They were singing hymns to the Blessed Virgin now; their voices, very sweet and clear, seemed to fill the garden. They went on along the path, paused by a black cross that marked a grave, then went round the chapel, and the children could see them no longer. They listened till the singing died away, and then began to dress quickly. Fly was always last. The others teased her about it, but they could not make her hurry. Fly had a reason for being slow. She liked to say her prayers last. If she had been dressed sooner she would have had to say her prayers at the same time as the others, and then, she thought, Almighty God could not give her His undivided attention. Fly said her prayers very carefully; sometimes when she had said them once she went all through them again, in case she had forgotten anything. When the others had gone downstairs she knelt down by her cot. She said her proper prayers first, then added: "And, please, don't let any of us have anythin' the matter with our heart our liver our lungs, or any part of our insides that I don't know the name of; please don't let any of us kill or murder anybuddy, or be hanged or beheaded; an', please, remember that it's ould Mrs Bogue's turn to die first."

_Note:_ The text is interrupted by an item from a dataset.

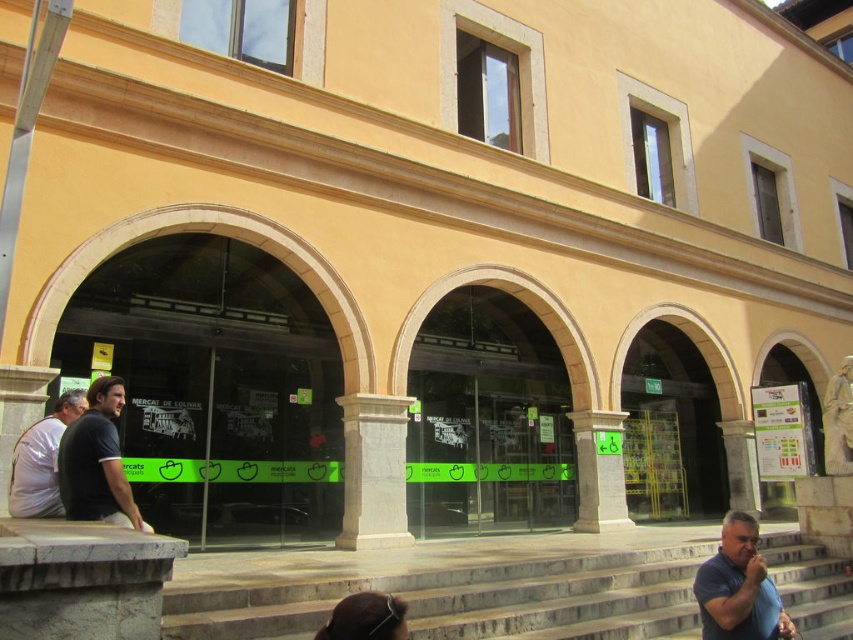 You are standing at the entrance of the building and need to reach the dark blue shirt at lower right. The gray stone column at center is in your way. Can you walk around it? Explain why or why not based on the distance between them.

The distance between the gray stone column at center and the dark blue shirt at lower right is 9.34 meters. Since the column is only blocking your direct path but there is enough space around it to navigate, you can walk around the gray stone column at center to reach the dark blue shirt at lower right.

You are standing directly in front of the building shown in the image. If you were to walk straight towards the entrance, would you walk past the gray stone column at center?

The gray stone column at center is located at coordinates (374, 472), which places it centrally in the facade. Since you are facing the building and walking straight towards the entrance, you would not walk past the column but rather approach it directly. Therefore, you would not walk past the gray stone column at center.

She rose from her knees, and ran downstairs. The hall door was open, and the sunlight streamed into the hall. There was really no need to say your prayers at all this weather, Fly thought; for, of course, nobody ever died except in winter, when the wind howled round the house and rain lashed the window-panes. Still, she liked to be on the safe side. She was very proud of her prayer: the last petition she had thought of in the winter, when Mrs Darragh had been ill. She had reminded Almighty God that they had had a father and an uncle die, while the Bogues had never had a death in their family. Therefore it must be Mrs Bogue's turn next. Honeybird, the only one to whom she had told this petition, was so pleased with it that she prayed it too. Both children chuckled over the wisdom of it; for Mrs Bogue, in spite of her eighty years, was a strong old woman—Lull had said she would see ninety—so their turn could not come for years yet.

"It's the awful thing that people has to die at all." Jane's voice came from the schoolroom. "An it's quare that God thinks anybuddy'd like to go to heaven."

"Well, I niver want to go," said Patsy. "I'd hate the ould gold street an' glass sea; I'd far rather have a nice salt-water sea, with crabs an' herrin's in it."

Fly stood in the doorway. "What's happened?" she said.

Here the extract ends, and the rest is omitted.